*** Begin section ***

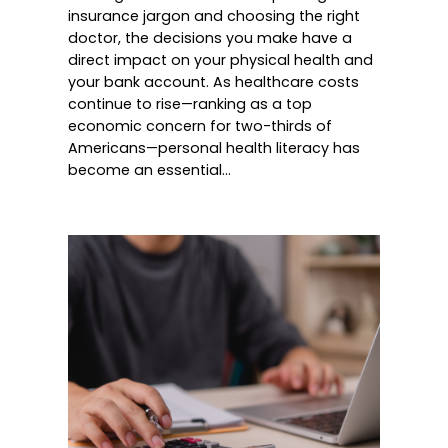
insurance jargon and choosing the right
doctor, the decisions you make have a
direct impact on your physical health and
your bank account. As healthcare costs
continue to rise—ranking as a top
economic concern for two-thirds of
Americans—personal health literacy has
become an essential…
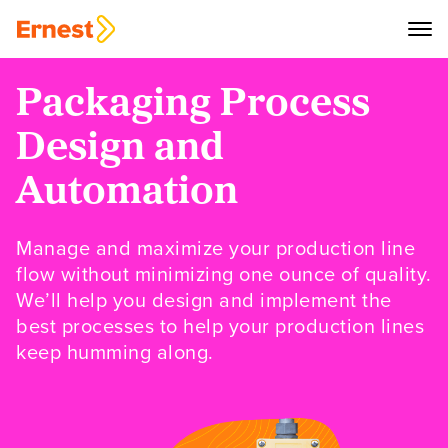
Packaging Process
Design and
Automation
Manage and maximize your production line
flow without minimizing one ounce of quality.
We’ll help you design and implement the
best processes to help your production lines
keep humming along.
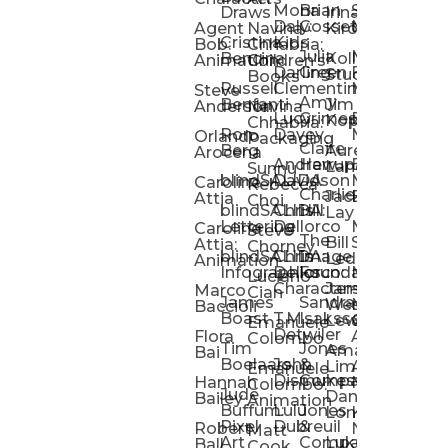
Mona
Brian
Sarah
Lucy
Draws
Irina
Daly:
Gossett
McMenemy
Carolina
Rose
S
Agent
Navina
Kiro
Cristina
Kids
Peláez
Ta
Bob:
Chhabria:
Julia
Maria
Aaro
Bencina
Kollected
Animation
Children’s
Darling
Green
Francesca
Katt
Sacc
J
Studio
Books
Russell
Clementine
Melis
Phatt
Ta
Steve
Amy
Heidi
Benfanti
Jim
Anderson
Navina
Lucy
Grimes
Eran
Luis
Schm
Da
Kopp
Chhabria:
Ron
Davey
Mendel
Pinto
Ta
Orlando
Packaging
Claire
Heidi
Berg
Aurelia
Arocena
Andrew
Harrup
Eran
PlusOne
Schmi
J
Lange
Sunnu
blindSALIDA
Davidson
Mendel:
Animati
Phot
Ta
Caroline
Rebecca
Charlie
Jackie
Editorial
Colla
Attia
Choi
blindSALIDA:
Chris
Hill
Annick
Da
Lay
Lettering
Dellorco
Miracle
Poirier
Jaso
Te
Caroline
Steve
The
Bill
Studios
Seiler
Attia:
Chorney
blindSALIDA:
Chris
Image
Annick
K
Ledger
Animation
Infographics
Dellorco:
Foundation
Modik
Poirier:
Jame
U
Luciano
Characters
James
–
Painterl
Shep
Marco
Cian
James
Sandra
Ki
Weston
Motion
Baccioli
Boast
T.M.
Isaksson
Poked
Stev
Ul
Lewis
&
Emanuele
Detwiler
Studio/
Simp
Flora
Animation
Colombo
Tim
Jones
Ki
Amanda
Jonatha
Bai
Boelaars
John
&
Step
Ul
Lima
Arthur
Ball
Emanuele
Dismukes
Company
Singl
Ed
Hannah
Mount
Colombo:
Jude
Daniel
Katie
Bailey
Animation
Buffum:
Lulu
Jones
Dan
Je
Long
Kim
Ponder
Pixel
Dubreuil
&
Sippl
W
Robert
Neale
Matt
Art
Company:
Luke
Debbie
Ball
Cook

*** End section ***
*** Begin section ***

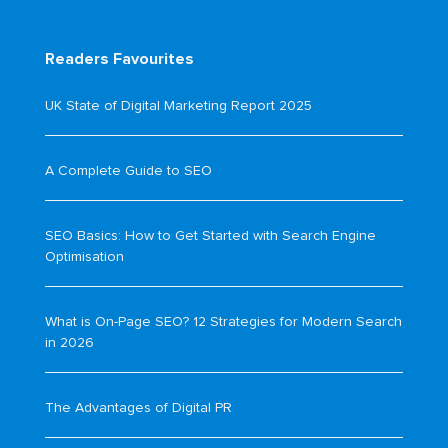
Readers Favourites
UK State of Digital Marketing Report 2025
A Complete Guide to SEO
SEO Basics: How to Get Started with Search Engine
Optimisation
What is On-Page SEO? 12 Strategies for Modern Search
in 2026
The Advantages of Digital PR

*** End section ***
*** Begin section ***

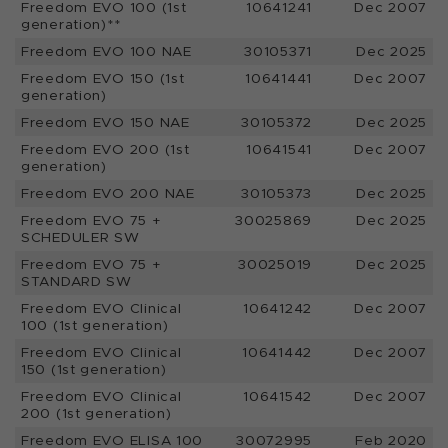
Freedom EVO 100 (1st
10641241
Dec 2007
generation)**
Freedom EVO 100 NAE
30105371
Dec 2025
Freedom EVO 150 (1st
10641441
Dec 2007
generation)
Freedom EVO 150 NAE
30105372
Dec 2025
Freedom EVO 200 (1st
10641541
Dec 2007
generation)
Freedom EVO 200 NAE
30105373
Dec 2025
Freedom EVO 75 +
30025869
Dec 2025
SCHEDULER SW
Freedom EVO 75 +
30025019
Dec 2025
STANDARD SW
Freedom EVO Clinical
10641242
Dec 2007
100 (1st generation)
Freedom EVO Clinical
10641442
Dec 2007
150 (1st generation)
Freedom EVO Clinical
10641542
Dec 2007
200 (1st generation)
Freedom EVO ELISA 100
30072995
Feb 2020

*** End section ***

Look above for the line with "Readers Favourites" and the line with "The Advantages of Digital PR". Retype those two lines and every line between them exactly, adding nothing.

Readers Favourites
UK State of Digital Marketing Report 2025
A Complete Guide to SEO
SEO Basics: How to Get Started with Search Engine
Optimisation
What is On-Page SEO? 12 Strategies for Modern Search
in 2026
The Advantages of Digital PR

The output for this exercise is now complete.